Democrazia della clonazione
sabato 14 dicembre 2019

Il recente tumultuoso sviluppo dei mezzi di comunicazione e la rivoluzione digitale, il successo dei social nel determinare partecipazione e il loro potere di aggregazione insieme al rafforzarsi di un consumismo svenduto come fattore di benessere che un grande economista, Amartya Sen, ha chiamato «razionalmente folle» e che io, altrove, ho chiamato «bulimia dei consumi e anoressia dei valori», hanno profondamente influito sul comportamento sociale e morale dell’individuo e naturalmente, lasciatemi dire come neurofisiologo, sulla funzione e probabilmente sulla struttura del cervello, organo responsabile del comportamento.I potenti, affascinanti mezzi di comunicazione, nelle mani dei politici e dei grandi mercanti hanno distribuito cinicamente interessi particolari, talvolta addirittura personali, facendoli passare, camuffandoli, come interessi comuni del tutto ragionevoli e fonte di progresso e benessere. La strategia di manipolazione del cervello della gente è biologica e avviene trasferendo nei cervelli un’accelerazione dei desideri più primitivi e istintuali come la gioia dello shopping, del compra usa e getta, in sostanza scaricando nel cervello una nuova razionalità suffragata dal trionfo tecnologico che tinge di razionale anche l’irrazionale, che rende il superfluo necessario e il falso vero.
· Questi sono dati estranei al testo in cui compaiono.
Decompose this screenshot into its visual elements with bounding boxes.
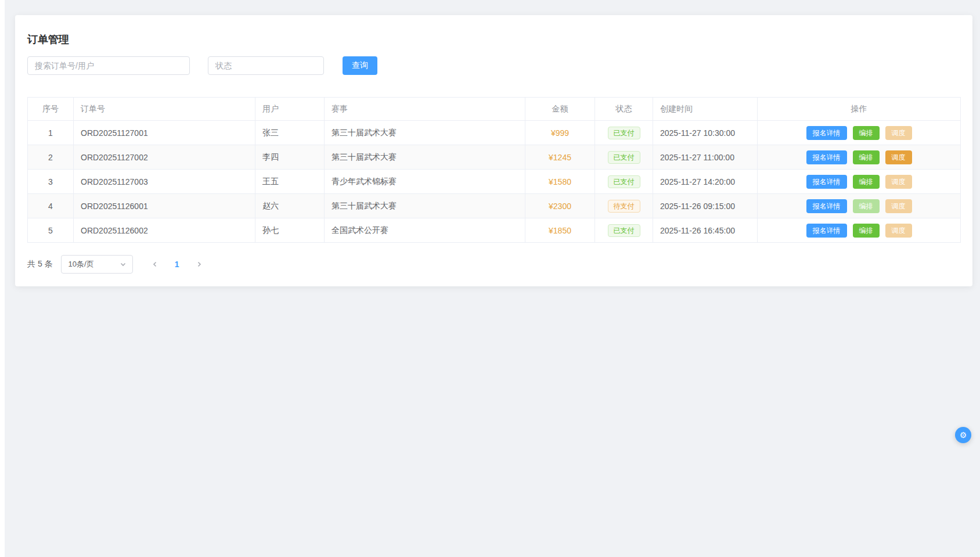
- cell-status: 已支付: [595, 145, 653, 170]
- table-row: 4ORD20251126001赵六第三十届武术大赛¥2300待支付2025-11…: [28, 194, 961, 218]
- chevron-down-icon: [120, 261, 127, 268]
- dispatch-button[interactable]: 调度: [885, 126, 912, 140]
- cell-actions: 报名详情编排调度: [758, 121, 961, 145]
- cell-createdAt: 2025-11-26 09:15:00: [653, 194, 758, 218]
- cell-orderNo: ORD20251127002: [74, 145, 255, 170]
- cell-user: 李四: [255, 145, 325, 170]
- column-header-user: 用户: [255, 98, 325, 121]
- cell-amount: ¥1580: [525, 170, 595, 194]
- column-header-orderNo: 订单号: [74, 98, 255, 121]
- cell-event: 第三十届武术大赛: [325, 145, 525, 170]
- cell-amount: ¥1850: [525, 218, 595, 243]
- cell-createdAt: 2025-11-26 16:45:00: [653, 218, 758, 243]
- cell-createdAt: 2025-11-27 11:00:00: [653, 145, 758, 170]
- gear-icon: ⚙: [960, 431, 967, 439]
- dispatch-button[interactable]: 调度: [885, 199, 912, 213]
- amount-text: ¥1580: [549, 177, 571, 186]
- register-detail-button[interactable]: 报名详情: [806, 150, 847, 164]
- pagination: 共 5 条 10条/页 1: [27, 255, 960, 274]
- cell-event: 青少年武术锦标赛: [325, 170, 525, 194]
- cell-index: 4: [28, 194, 74, 218]
- cell-actions: 报名详情编排调度: [758, 218, 961, 243]
- filter-bar: 查询: [27, 56, 960, 75]
- orders-table: 序号订单号用户赛事金额状态创建时间操作 1ORD20251127001张三第三十…: [27, 97, 961, 243]
- cell-actions: 报名详情编排调度: [758, 194, 961, 218]
- arrange-button[interactable]: 编排: [853, 224, 880, 238]
- table-row: 5ORD20251126002孙七全国武术公开赛¥1850已支付2025-11-…: [28, 218, 961, 243]
- column-header-index: 序号: [28, 98, 74, 121]
- amount-text: ¥999: [551, 128, 569, 138]
- cell-amount: ¥2300: [525, 194, 595, 218]
- page-size-value: 10条/页: [69, 259, 94, 269]
- arrange-button[interactable]: 编排: [853, 126, 880, 140]
- column-header-createdAt: 创建时间: [653, 98, 758, 121]
- cell-orderNo: ORD20251126001: [74, 194, 255, 218]
- dispatch-button[interactable]: 调度: [885, 150, 912, 164]
- cell-user: 赵六: [255, 194, 325, 218]
- page-title: 订单管理: [27, 33, 960, 47]
- register-detail-button[interactable]: 报名详情: [806, 126, 847, 140]
- column-header-event: 赛事: [325, 98, 525, 121]
- cell-createdAt: 2025-11-27 14:20:00: [653, 170, 758, 194]
- cell-orderNo: ORD20251127001: [74, 121, 255, 145]
- amount-text: ¥1245: [549, 153, 571, 162]
- cell-index: 5: [28, 218, 74, 243]
- chevron-left-icon: [152, 261, 158, 268]
- cell-status: 待支付: [595, 194, 653, 218]
- column-header-actions: 操作: [758, 98, 961, 121]
- amount-text: ¥2300: [549, 202, 571, 211]
- register-detail-button[interactable]: 报名详情: [806, 175, 847, 189]
- cell-orderNo: ORD20251127003: [74, 170, 255, 194]
- cell-user: 王五: [255, 170, 325, 194]
- status-badge: 已支付: [608, 175, 640, 188]
- page-number-button[interactable]: 1: [169, 255, 185, 274]
- column-header-status: 状态: [595, 98, 653, 121]
- cell-index: 1: [28, 121, 74, 145]
- status-badge: 待支付: [608, 200, 640, 213]
- status-badge: 已支付: [608, 224, 640, 237]
- cell-actions: 报名详情编排调度: [758, 170, 961, 194]
- table-row: 3ORD20251127003王五青少年武术锦标赛¥1580已支付2025-11…: [28, 170, 961, 194]
- cell-status: 已支付: [595, 218, 653, 243]
- page-size-select[interactable]: 10条/页: [61, 255, 133, 274]
- table-row: 2ORD20251127002李四第三十届武术大赛¥1245已支付2025-11…: [28, 145, 961, 170]
- status-badge: 已支付: [608, 151, 640, 164]
- order-management-card: 订单管理 查询 序号订单号用户赛事金额状态创建时间操作 1ORD20251127…: [15, 15, 972, 286]
- prev-page-button[interactable]: [147, 255, 163, 274]
- chevron-right-icon: [196, 261, 203, 268]
- search-input[interactable]: [27, 56, 190, 75]
- cell-amount: ¥1245: [525, 145, 595, 170]
- table-header-row: 序号订单号用户赛事金额状态创建时间操作: [28, 98, 961, 121]
- cell-actions: 报名详情编排调度: [758, 145, 961, 170]
- dispatch-button[interactable]: 调度: [885, 224, 912, 238]
- arrange-button[interactable]: 编排: [853, 175, 880, 189]
- status-select[interactable]: [208, 56, 324, 75]
- status-badge: 已支付: [608, 127, 640, 139]
- table-row: 1ORD20251127001张三第三十届武术大赛¥999已支付2025-11-…: [28, 121, 961, 145]
- arrange-button[interactable]: 编排: [853, 150, 880, 164]
- column-header-amount: 金额: [525, 98, 595, 121]
- query-button[interactable]: 查询: [343, 56, 377, 75]
- dispatch-button[interactable]: 调度: [885, 175, 912, 189]
- cell-event: 第三十届武术大赛: [325, 121, 525, 145]
- cell-event: 全国武术公开赛: [325, 218, 525, 243]
- total-count: 共 5 条: [27, 259, 53, 269]
- register-detail-button[interactable]: 报名详情: [806, 224, 847, 238]
- settings-fab-button[interactable]: ⚙: [955, 427, 971, 443]
- left-edge-strip: [0, 0, 5, 557]
- cell-orderNo: ORD20251126002: [74, 218, 255, 243]
- cell-user: 张三: [255, 121, 325, 145]
- cell-user: 孙七: [255, 218, 325, 243]
- register-detail-button[interactable]: 报名详情: [806, 199, 847, 213]
- cell-status: 已支付: [595, 170, 653, 194]
- cell-amount: ¥999: [525, 121, 595, 145]
- arrange-button[interactable]: 编排: [853, 199, 880, 213]
- next-page-button[interactable]: [191, 255, 207, 274]
- cell-index: 3: [28, 170, 74, 194]
- amount-text: ¥1850: [549, 226, 571, 235]
- cell-index: 2: [28, 145, 74, 170]
- cell-createdAt: 2025-11-27 10:30:00: [653, 121, 758, 145]
- cell-event: 第三十届武术大赛: [325, 194, 525, 218]
- cell-status: 已支付: [595, 121, 653, 145]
La globalizzazione tra supposti vantaggi ha omologato pensieri e comportamenti con successo economico dei mercati dove anche le merci sono diventate omologate con minori costi di produzione. E l’individuo creato unico, per il credente da Dio e per altri dall’evoluzione, unico per corredo genico ed esperienza di vita, ha perso, forse con sofferenza, ma senza bisogno e senza la forza necessaria per una ribellione – ad esempio nel caso dei ragazzi neet (che non studiano e non lavorano) –, la sua unicità. Si ha l’inquietante impressione di un gregge di pecore abilmente guidato da un potente pastore.La maggioranza delle persone appare costituita da individui clonati, non con mezzi della biologia molecolare, ma con quelli della comunicazione, del mercato. La clonazione del pensiero pone, a mio avviso, un’altra riflessione inquietante, quella di una possibile fine biologica della democrazia, la cui sostanza è il diritto di ogni cittadino ad esprimere la propria scelta consapevole al momento del voto; ma se gli individui clonati votano a comando come se qualcuno pigiasse un bottone e ordinasse, more militari, ciò che si deve o non si deve votare, allora la somiglianza con una dittatura diviene evidente.
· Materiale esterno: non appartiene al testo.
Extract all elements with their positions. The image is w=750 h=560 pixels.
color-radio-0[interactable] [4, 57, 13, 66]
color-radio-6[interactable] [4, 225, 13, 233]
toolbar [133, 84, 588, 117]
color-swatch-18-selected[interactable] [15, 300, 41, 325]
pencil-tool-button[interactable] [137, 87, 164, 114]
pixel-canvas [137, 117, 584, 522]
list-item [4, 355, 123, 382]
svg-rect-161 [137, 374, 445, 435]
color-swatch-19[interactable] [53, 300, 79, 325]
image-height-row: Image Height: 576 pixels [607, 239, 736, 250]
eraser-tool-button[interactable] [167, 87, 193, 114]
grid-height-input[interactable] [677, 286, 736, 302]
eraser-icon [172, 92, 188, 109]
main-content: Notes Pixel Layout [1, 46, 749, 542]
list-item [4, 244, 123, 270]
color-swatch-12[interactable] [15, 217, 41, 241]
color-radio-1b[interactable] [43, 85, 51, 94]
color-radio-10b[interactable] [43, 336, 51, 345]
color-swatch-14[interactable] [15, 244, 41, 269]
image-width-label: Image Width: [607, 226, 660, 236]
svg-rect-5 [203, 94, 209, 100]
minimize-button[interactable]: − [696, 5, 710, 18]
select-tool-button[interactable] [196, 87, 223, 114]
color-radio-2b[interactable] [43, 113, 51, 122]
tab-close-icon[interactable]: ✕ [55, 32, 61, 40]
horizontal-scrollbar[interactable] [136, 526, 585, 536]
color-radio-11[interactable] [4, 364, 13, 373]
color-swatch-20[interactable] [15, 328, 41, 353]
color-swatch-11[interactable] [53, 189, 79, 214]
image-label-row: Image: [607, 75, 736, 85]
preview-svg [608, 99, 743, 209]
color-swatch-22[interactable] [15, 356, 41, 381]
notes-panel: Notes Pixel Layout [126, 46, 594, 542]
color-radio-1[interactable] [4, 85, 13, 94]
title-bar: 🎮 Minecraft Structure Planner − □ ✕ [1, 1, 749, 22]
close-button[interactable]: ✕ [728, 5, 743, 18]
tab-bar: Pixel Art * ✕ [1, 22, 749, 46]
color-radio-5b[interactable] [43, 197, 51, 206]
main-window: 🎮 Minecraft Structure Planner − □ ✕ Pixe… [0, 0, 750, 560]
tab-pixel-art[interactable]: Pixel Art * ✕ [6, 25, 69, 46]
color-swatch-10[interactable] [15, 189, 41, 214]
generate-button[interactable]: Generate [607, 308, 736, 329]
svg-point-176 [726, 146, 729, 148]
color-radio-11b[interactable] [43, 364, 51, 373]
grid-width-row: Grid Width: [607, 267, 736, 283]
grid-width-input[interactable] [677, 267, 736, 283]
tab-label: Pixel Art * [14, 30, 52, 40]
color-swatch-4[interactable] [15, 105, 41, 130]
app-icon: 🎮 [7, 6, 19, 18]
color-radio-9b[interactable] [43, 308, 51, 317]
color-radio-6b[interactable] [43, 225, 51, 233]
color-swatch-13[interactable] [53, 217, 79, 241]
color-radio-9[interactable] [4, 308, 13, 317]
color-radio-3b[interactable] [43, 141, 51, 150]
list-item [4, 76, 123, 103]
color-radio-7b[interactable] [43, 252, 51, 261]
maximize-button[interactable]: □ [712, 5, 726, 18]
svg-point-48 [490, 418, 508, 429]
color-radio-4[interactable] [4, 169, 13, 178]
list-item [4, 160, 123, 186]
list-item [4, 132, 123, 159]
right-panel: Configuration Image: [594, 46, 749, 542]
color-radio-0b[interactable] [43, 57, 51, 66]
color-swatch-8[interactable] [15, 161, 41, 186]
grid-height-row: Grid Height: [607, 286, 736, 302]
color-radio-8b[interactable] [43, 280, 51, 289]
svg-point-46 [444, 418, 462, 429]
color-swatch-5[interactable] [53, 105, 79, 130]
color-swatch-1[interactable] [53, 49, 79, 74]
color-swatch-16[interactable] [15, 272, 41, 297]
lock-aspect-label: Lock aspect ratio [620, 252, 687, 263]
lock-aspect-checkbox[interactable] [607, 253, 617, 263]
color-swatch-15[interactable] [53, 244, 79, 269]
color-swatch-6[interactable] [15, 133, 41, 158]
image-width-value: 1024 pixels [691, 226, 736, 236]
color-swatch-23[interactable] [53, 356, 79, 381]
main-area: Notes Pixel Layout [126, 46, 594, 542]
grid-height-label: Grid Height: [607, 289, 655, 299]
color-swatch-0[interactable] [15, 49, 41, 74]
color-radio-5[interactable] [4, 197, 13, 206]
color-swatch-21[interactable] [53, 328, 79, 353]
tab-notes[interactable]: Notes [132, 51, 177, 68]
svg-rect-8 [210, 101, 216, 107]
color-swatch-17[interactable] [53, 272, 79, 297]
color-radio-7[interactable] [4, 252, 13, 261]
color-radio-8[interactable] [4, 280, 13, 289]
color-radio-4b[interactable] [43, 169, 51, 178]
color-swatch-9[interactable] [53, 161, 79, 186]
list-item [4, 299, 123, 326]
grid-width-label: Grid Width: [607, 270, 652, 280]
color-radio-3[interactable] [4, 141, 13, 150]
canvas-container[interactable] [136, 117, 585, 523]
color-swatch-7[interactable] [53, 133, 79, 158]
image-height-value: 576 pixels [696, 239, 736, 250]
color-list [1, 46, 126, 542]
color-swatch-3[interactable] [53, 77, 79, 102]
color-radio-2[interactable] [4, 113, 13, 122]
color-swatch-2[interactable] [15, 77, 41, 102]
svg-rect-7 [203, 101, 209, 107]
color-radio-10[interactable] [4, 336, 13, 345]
Nei regimi dittatoriali la polizia impedisce di esprimere il proprio pensiero, ma non impedisce di pensare liberamente, nella democrazia digitale degli individui robotici c’è tutta la libertà di esprimere quello che vuoi, ma con i pensieri di altri inseriti nel tuo cervello, oggi, con una sorta di ipnosi verbale, ma domani, con tutta probabilità, trasferendo nei cervelli un’accelerazione dei desideri con microchip microscopici a formare il simbionte, incestuoso connubio di uomo e robot. È difficile invertire rotte tracciate con grande maestria dal potente pastore; io non vedo altra possibilità che ripartire dall’educazione, cioè dalla Scuola dei giovanissimi ancora privi della clonazione di massa, una scuola dove l’utente, come scriveva Nelson Mandela, è il ragazzo e non il sistema. Una Scuola capace di costruire alleanze con le altri grandi agenzie educative espresse dalla nostra società.
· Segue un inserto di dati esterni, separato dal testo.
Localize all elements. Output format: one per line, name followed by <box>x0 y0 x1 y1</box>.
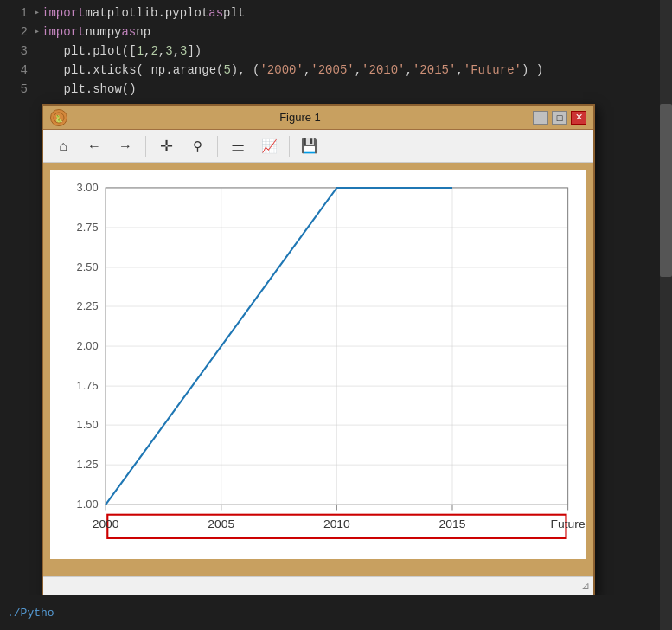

Purtroppo, la «Scuola di tutti», luogo condiviso dell’unica possibile resistenza e ribellione etica contro la situazione attuale, è negletta, e sorge il dubbio che la trascuratezza faccia parte della strategia della clonazione. Mi piace rubare a questo punto una frase di Piero Calamandrei che nel 1956 scriveva: «Se si vuole che la democrazia prima si faccia e poi si mantenga e si perfezioni, si può dire che la Scuola a lungo andare è più importante del Parlamento e della Magistratura e della Corte costituzionale».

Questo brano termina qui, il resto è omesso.